I’ve worked off and on at the San Diego Comic-Con Convention (SDCC) for the past 25 years. (SDCC, running July 9-12, is currently celebrating its 46th year.) I remember when it was a medium-sized, niche convention geared toward comics fans—a time when celebrities freely walked the exhibit floor without security and it was pretty easy to book a panel for your brand. And I’ve seen Comic-Con evolve into the mammoth, Hollywood-and-superhero-centric event it is today: with attendance topping 130,000 in recent years, nearly 700 panels, and so many events that SDCC has burst the seams of the San Diego Convention Center and now flows into off-site locations in nearby hotels, restaurants and parks. How is a marketer or publicist supposed to gain traction amid all that noise?
I checked in with Elliott Serrano, the founder and “CGO” (Chief Geek Officer) of the Chicago-based blog Geek To Me (geektome.net) and a former writer for the comic-book series “Army of Darkness.” Serrano is also a Con veteran who’s seen plenty of marketing successes and mistakes in 20+ years of attending comic conventions.
Q: How did you get your start in comic conventions?
A: I started when I was in high school, as a fan buying a one-day ticket to Wizard World, now known as Chicago Comic-Con. Then I got the bug and wanted to go for the whole weekend but couldn’t afford it, so I volunteered for the convention and got some cool swag. Then I became press, covering it for blogs and websites. Now there are so many people asking for press credentials that a friend who’s a local NBC news anchor says it’s easier for him to get credentialed for the Super Bowl than for Comic-Con. I’m not even going to SDCC this year—with press releases going out immediately after panels and so many events streaming live, I can cover the whole thing from home.
Q: So what can PR and marketing people do to reach you with a unique message?
A: Relationships between press and publicists are important. Offering exclusives or giving press more lead-time on a news event would make a difference. Embargoes are frustrating: The publicist says, “I want you to be prepared when the news hits, but please respect the embargo.” And the press person thinks, “If I can just play with the edges of the embargo, I can boost my click-throughs.” I’d like to help you capitalize on your event and boost my own traffic. That requires a relationship.
Q: What marketing events have really caught your attention?
A: A lot of times it’s just a fun trailer. Something creative that catches on and that people share online. “Mad Max” was huge on social media, and they didn’t even make a big deal of the stars. A good trailer should make me want to see more without showing too much. It makes me crazy when I see a trailer and think, “Well, I just saw the movie.”

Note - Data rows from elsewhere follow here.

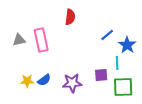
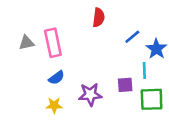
red semicircle: (70, 17) -> (99, 18), moved
blue semicircle: (44, 80) -> (57, 78), moved
yellow star: (27, 81) -> (54, 105), moved

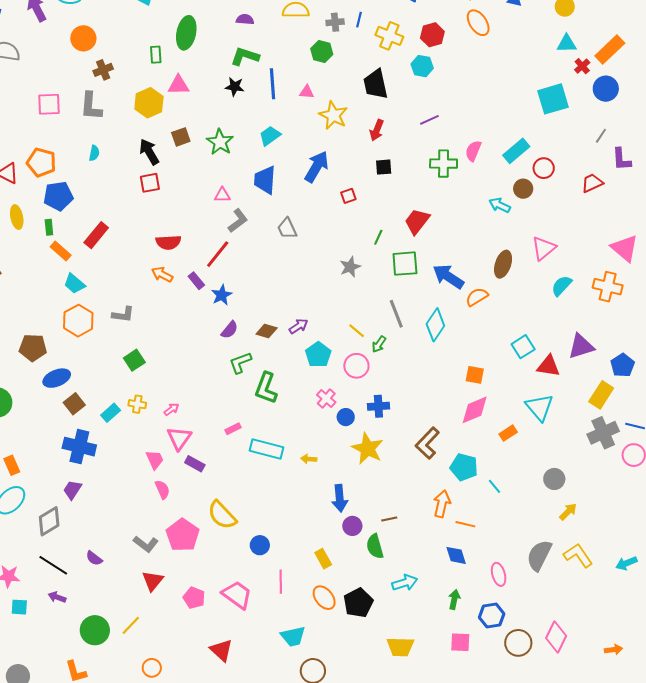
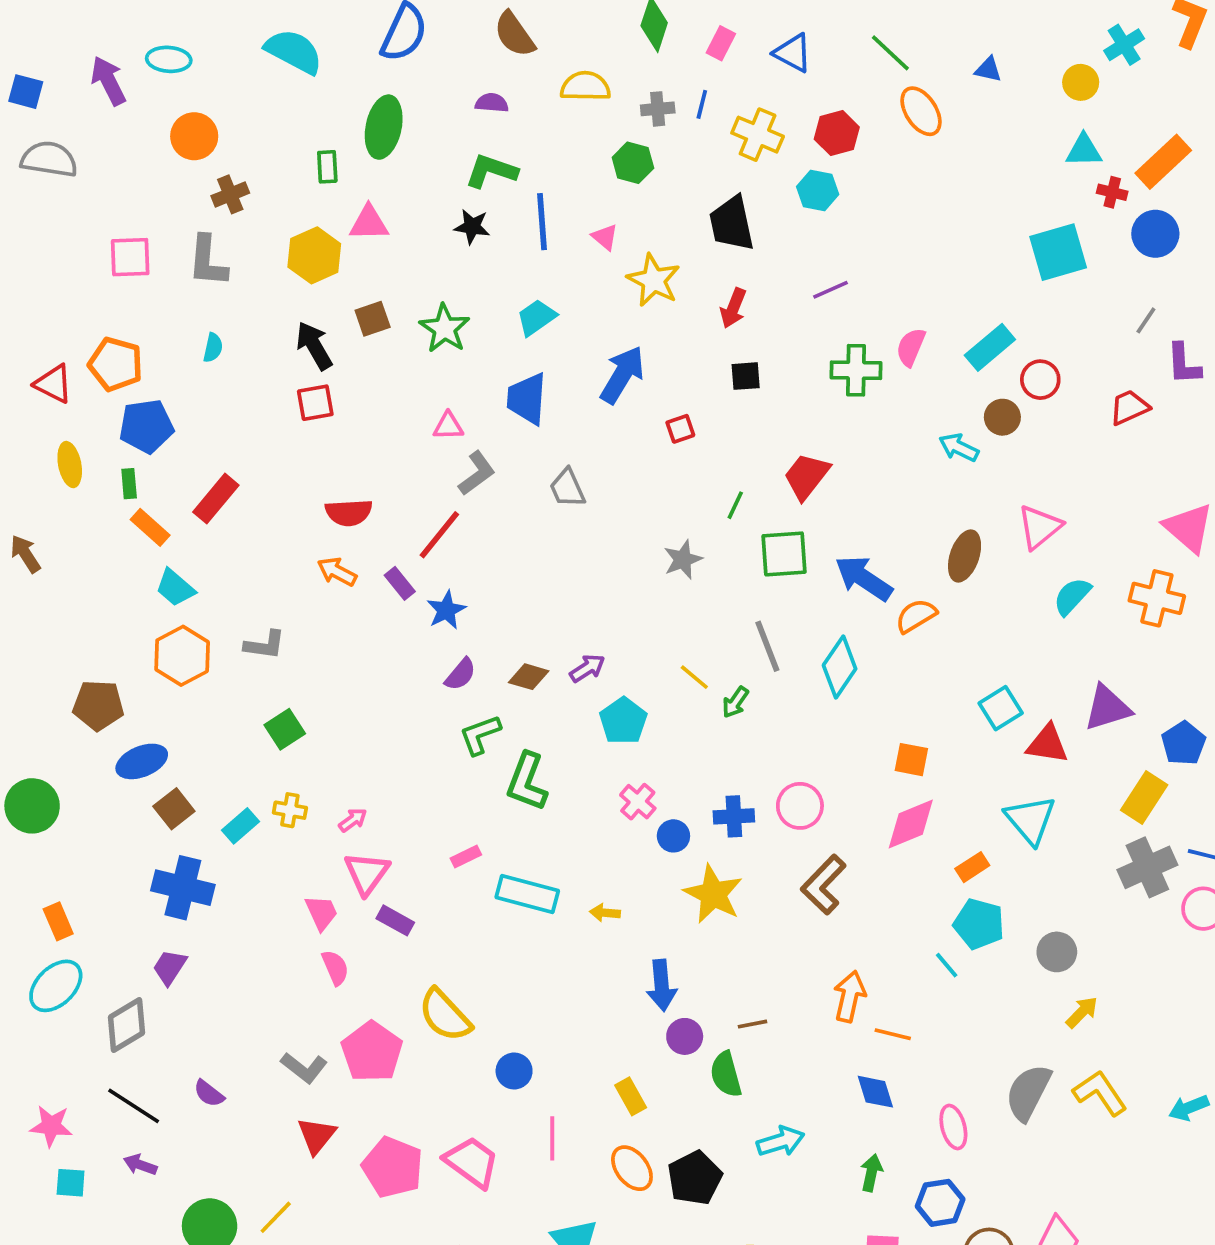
red cross: (582, 66) -> (1112, 192), turned -35
pink triangle: (307, 92) -> (605, 237), turned 35
pink circle: (356, 366) -> (800, 806), moved
cyan pentagon: (464, 467) -> (979, 924), moved
pink pentagon: (194, 598) -> (393, 1167), size x1.5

Sometimes it’s a trend. Right now there’s a huge emerging female market in comics and science fiction. Look at “Hunger Games”: Jennifer Lawrence is an action hero now. Charlize Theron in “Mad Max” pushed the story forward more than Max did. Remember that the female market is not a girly market; it’s not all pink and purple. If you’re marketing to women, make sure it’s a kick-ass female hero.
Q: What about using celebrities and guerilla marketing, like having costumed characters walking through the convention floor?

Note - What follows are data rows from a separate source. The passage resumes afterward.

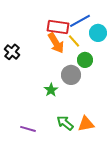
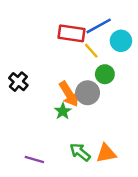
orange arrow: (56, 43) -> (69, 94), moved
black cross: (12, 52) -> (18, 82), moved

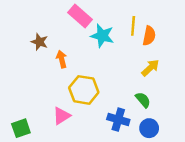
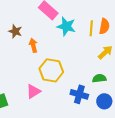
yellow line: (133, 26) -> (91, 28), moved
green semicircle: (143, 100) -> (99, 78), turned -56

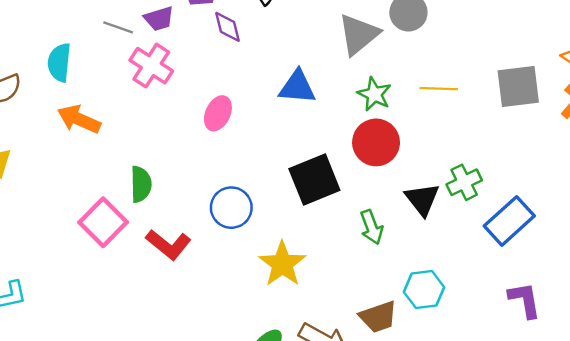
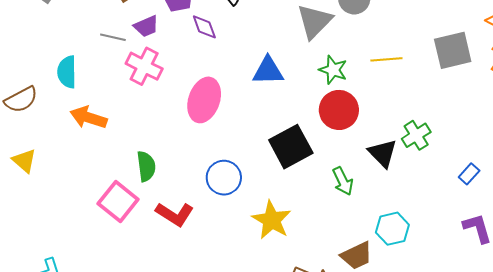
pink ellipse: (218, 113) -> (204, 100), size x1.5
blue rectangle: (509, 221) -> (469, 174), moved, size x0.5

A: The problem with celebrities is that fans shift as to who is the most relevant this minute. You can go from, “Wow, that’s so cool!” to “Where’d they get him?” I personally think the celebrity angle is over-rated now.
And the signal-to-noise ratio at Comic-Con is so overwhelming, you can end up with five different guerrilla marketing events going on at the same time and no one notices. Gimmicks like driving on stage in a truck may be splashy, but does that make me want to see the movie or buy the brand? Gillette did a promotion with superhero razors, but when you got right down to it, they were fictional razors that didn’t even exist. Where’s the actual razor I can go into a store and buy? You’ve got to have good content behind it all.

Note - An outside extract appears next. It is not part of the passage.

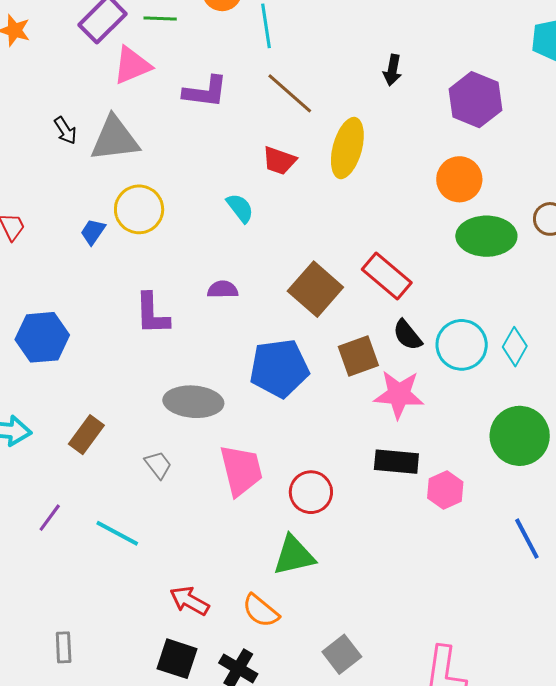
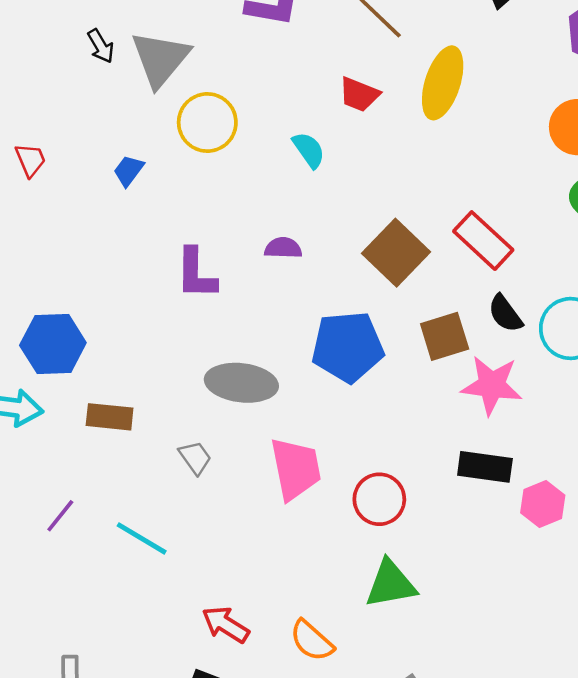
gray triangle: (115, 139) -> (160, 59), turned -46
yellow circle: (139, 209) -> (207, 122), moved
blue hexagon: (42, 337) -> (53, 344), moved
brown rectangle: (86, 435) -> (110, 417), turned 57
green triangle: (294, 556) -> (391, 584), moved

Q: So what marketing tactics do work? Swag?
A: Good swag can give you good buzz. At a “Clone Wars” screening, LucasFIlm gave me the press kit on a Darth Maul flashdrive. I didn’t have to be carrying around a big envelope of papers, it had all the PDFs and the images, it was environmentally friendly—and I could use it later. Every time I put it in my USB drive, I thought of “Clone Wars.”
Q: Is Comic-Con still relevant for marketing?
A: People do get excited about Comic-Cons, especially now that they’re expanding into new markets that haven’t been tapped yet. Wizard World just did their first one in Iowa, and it was huge. My advice would be to go into the smaller markets. That’s where the audience is so enthusiastic because they’ve never seen all this stuff before. Plus it doesn’t cost you as much.